966 reviews760 followers
January 5, 2021
A Genuine Trickster

To kick things off, Philip K. Dick is an American science-fiction writer who lived from 1928 to 1982, mostly around San Francisco, California. At least, that's often how he's labelled. However, the man is not your one-dimensional guy, by a long shot. A keen observer of the United States in the 50s to the 70s and California in particular, he is a proficient conceiver of theories about the nature of mankind and the reality we live in. Soon, you realise it is by no means obvious to decide whether PKD's latest theory is designed to be a charade or not.

As for me, since I first read the French translation of a short story collection titled 'Immunity' Immunité et autres mirages futurs in 2009, I suppose Philip K. Dick has been embodying a considerable cast of characters in my life.

First, the guy is a gifted storyteller, a full-fledged builder of universes both engaging and thought-provoking. Always working on his next pet theory, he is as good a teacher of scepticism as any, successively weaving and exposing elaborate layers of deception and simulation in his works.

He is also a somewhat endearing weird guy with a childlike wonder or puzzlement at the reality around him. The flipside of it being a propensity for bouts of violent, acute, severe, depression. Also, a well-established tendency to elaborate over the mundane events of life as it is, telling conflicting versions over what's what. And that certainly makes for great biography material!

Actually, from 2009 onwards, I suspect that I more than occasionally saw occurences both personal and collective in our mad world through this lens, applying the same careful test to the self-styled obvious, myself being by no means immune to moodiness, lack of... hmm practical sens regarding time, and a deep streak of scepticism, perhaps inherited from a complicated two-sided family life and conflicting—even jarring—versions about it.

As years passed, I have been reading fewer and fewer of his works (the peak being somewhere between 2009 and 2012) however I kept on using this rigorous and yet imaginative way to look at the world as a maze, deceptively simple, all along. Reading the biography, I realised how vicariously I have been living lately, especially since the outbreak of Covid-19 and the first lockdown in March 2019. And be certain this work is no exception: it demonstrated how much I need to rely on other people's views when gauging the purpose, the value, the worthiness of life and its ambivalent interactions. Studies, jobs, decisions about my familial relationships, unrequited loves, travels, studies, you name it. The 'PKD Method' (the Voigt-Kampff test?), or rather the corpus of interrogations projected by Dick on reality (the reality projected by Dick?) has been behind many a decision, conscious or unconscious, I bet!

With some relatives and friends, he has always been a touchstone of reality somewhat, all these years. Until now, I have only ventured once into an 'authorial' account of the writer's life (namely, I Am Alive and You Are Dead: A Journey into the Mind of Philip K. Dick).

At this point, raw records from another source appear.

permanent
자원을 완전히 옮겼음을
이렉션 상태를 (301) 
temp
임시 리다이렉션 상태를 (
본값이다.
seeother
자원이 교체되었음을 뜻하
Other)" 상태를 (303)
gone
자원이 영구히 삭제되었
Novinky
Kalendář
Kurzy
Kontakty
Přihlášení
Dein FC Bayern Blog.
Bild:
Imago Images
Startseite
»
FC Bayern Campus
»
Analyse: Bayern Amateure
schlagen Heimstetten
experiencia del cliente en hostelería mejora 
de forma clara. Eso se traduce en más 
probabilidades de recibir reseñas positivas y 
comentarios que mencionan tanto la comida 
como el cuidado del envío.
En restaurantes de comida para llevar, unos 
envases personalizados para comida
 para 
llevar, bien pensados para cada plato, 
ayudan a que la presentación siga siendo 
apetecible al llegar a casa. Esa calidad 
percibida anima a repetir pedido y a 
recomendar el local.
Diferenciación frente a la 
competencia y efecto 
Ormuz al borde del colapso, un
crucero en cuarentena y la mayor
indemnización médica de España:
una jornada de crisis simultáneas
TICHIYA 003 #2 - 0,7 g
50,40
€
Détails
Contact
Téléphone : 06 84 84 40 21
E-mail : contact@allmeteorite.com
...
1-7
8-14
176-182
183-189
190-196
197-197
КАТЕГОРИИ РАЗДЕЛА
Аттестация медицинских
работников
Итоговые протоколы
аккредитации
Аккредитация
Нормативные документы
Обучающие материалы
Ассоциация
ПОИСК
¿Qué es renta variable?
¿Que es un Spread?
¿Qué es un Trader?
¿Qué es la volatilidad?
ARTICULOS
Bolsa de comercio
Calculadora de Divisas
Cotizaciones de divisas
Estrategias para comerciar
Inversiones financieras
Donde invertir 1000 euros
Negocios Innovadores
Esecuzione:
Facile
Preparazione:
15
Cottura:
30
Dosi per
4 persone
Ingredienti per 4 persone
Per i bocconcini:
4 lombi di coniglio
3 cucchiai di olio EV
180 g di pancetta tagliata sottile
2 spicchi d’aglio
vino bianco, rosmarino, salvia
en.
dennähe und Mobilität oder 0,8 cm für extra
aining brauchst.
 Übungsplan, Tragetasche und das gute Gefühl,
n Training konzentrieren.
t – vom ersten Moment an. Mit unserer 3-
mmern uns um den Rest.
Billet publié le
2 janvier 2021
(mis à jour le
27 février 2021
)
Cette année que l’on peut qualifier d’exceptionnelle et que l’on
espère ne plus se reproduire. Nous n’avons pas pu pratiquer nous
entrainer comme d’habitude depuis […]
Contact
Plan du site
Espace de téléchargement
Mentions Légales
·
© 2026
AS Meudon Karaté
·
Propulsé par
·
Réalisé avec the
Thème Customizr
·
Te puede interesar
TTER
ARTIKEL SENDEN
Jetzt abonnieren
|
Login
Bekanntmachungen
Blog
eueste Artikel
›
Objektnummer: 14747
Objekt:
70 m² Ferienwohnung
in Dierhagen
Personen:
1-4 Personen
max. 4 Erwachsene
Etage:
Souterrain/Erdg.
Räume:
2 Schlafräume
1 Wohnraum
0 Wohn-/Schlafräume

Discussing the book with Tara and Mike, I thought it was time for me to apply the careful scrutiny to the original scrutinizer himself :) So here it is!


Now to the merits of the biography proper:

1) The research I deem outstanding. It certainly rivals S.T. Joshi's I Am Providence: The Life and Times of H.P. Lovecraft (a biography of H.P. Lovecraft), if not in terms of mere page count, then in how much insight you can get from reading Divine Invasions :)

2) Lawrence Sutin does not sugarcoat the narrative about his subject: you learn quite a bit about Dick's marital life, his wife Kleo's unfailling support (ill repaid*), Anne's bright personality, Nancy's human warmth and worth, Tessa's patience... Dick's qualities as a husband and shortcomings and flaws on the other hand: his propensity for falling in and out of love in rapid-fire succession, his need for a good audience, attention, control and some form of, yes, motherly support from his five successive wives.

At his very worst, he was harsh and dismissive about his mother, could prove physically violent with his wives — unnerving accusations to and from Anne, general unreliability (especially in 1971-1974) bouts of erratic, reckless behaviour. The biography even relates two disturbing, quasi-homicidal episodes.

Also, Dick proved a piece of work when it came to account for a given situation, to take full responsibility for his past decisions, telling conflicting versions of the events depending of who he was talking to at the given moment. So, although a supportive and generous dude, fairly often he would put on an act, change his mind and, yeah, end up being quite a wild card for his acquaintances, relatives and friends. Which should perhaps not come as a big shocker given the range and versatile, ever changing nature of his bibliography. Which at the same time hinges round two or three fundamental interrogations: What is human? What is reality? Why did Jane, my twin sister, die in infancy?

3) I can only imagine how complex putting together this biography was for L. Sutin, given all the inconsistencies and conflicting versions about nearly all events in Philip's life.
So much so that to me, this work appears first as a monument to the biographer's dedication to go on challenging PKD's theories and versions and eventually, Sutin's own image of his subject Philip K. Dick.

Finishing this ambitious and masterful work, there is little doubt I have acquired a keener eye as to the main character's virtues and destructive traits, and at the same time, it is as though I've just left a relative, someone I miss without having known him personally, which I tend to think, is the hallmark of conscientious work from committed biographers, and no mean achievement.

I can add little besides this: if you are looking for a committed, solid and engaging entry about the writer's life, I'm reasonably certain this is the place to go.


Sutin's biography includes an index, a sources and notes section at the end of the book and (oh joy!) a handy twenty-page long 'Chronological survey and guide' of PKD's major works and their publication history! A highly recommendable work in all regards. 5/5



REFERENCES:

Biographies/guidebooks:

I Am Alive and You Are Dead: A Journey into the Mind of Philip K. Dick
Le Petit guide à trimbaler de Philip K. Dick


My personal selection of novels from PKD if you want to give it a shot:

Eye in the Sky
The Man in the High Castle
The Three Stigmata of Palmer Eldritch
Do Androids Dream of Electric Sheep?
Ubik
A Scanner Darkly
VALIS


Short story collections:
[feel free to check the reviews for short story titles both in French and English]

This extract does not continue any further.